I spent this morning looking at pictures out of Joplin, MO. The most deadly tornado in 60+ years hit there on Sunday night.
I spent most of last night in my basement with my husband and three sleeping children as storms swept through Indiana with hurricane force winds and at least three tornado touchdowns (nothing too close to us, thankfully).
Tornadoes are a part of life in the Midwest. I know the drills, I'm all to familiar with the sound of sirens, my youngest asks me if a "tomato" is coming when we troop down to the basement, I can interpret radar images with the best arm-chair meteorologists, and I have plenty of brush-with-tornado stories.
I once pulled my car over on the side of a highway, jumped onto the floor of my backseat, curled into a ball and rode out five terrifying minutes of hail pelting my car as it rocked back and forth in the winds. I've huddled in laundry rooms, bathrooms, basements, and inner hallways as storms pass. I cradled a sleeping baby in my arms in a bathtub with pillows around and on top of us. I've watched a tree being cut off of my swing set, which was reduced to an inch of metal.
But I've never seen anything like Joplin, MO. The swath of complete devastation is heart wrenching. It is the worst nightmare of anyone who lives in tornado country. It is entire neighborhood flattened. It is families ripped apart. It is the total loss of possessions. It is the unthinkable loss of family members, friends and neighbors.

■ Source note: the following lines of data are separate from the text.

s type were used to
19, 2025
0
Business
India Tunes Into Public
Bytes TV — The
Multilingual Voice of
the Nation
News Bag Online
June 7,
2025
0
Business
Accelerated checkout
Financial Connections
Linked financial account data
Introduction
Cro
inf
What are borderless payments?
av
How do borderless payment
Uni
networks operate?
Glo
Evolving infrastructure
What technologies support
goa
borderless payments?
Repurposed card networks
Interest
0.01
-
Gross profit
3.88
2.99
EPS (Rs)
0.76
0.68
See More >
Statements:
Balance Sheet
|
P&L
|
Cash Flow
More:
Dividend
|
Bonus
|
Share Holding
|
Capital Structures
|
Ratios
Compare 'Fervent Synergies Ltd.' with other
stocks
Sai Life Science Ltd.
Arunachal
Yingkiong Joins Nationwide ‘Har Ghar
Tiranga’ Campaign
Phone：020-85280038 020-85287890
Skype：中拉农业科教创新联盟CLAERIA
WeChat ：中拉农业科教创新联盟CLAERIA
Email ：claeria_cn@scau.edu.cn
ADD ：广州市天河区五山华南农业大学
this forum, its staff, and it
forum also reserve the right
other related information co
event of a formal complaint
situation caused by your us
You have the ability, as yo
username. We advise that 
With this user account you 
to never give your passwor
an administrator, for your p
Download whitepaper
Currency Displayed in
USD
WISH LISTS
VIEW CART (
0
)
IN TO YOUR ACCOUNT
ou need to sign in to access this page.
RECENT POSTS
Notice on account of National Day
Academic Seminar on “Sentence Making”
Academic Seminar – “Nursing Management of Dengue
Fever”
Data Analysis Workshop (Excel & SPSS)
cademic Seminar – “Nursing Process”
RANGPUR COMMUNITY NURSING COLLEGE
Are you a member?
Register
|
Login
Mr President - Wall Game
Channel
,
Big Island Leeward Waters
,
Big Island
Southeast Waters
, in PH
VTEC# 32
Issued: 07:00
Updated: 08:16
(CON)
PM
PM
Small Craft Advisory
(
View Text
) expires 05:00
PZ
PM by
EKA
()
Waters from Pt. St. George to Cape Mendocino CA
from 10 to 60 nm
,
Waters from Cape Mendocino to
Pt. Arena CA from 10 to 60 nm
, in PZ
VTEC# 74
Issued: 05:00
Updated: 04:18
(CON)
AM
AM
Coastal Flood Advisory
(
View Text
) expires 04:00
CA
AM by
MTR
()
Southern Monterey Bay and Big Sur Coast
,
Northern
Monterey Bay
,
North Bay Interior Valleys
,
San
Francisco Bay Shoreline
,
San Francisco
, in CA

Of course, Joplin was not the only town devastated by tornadoes recently. In fact, the storm that swept through Indiana last night had over 60 tornadoes credited to it by the time it reached our boarders. But for some reason, Joplin has touched my heart deeply. Perhaps I can see myself and my town in them.
So, I'm just putting this one little plea for help out there. Consider, if you will, donating to the American Red Cross. And remember to be thankful for all you have today.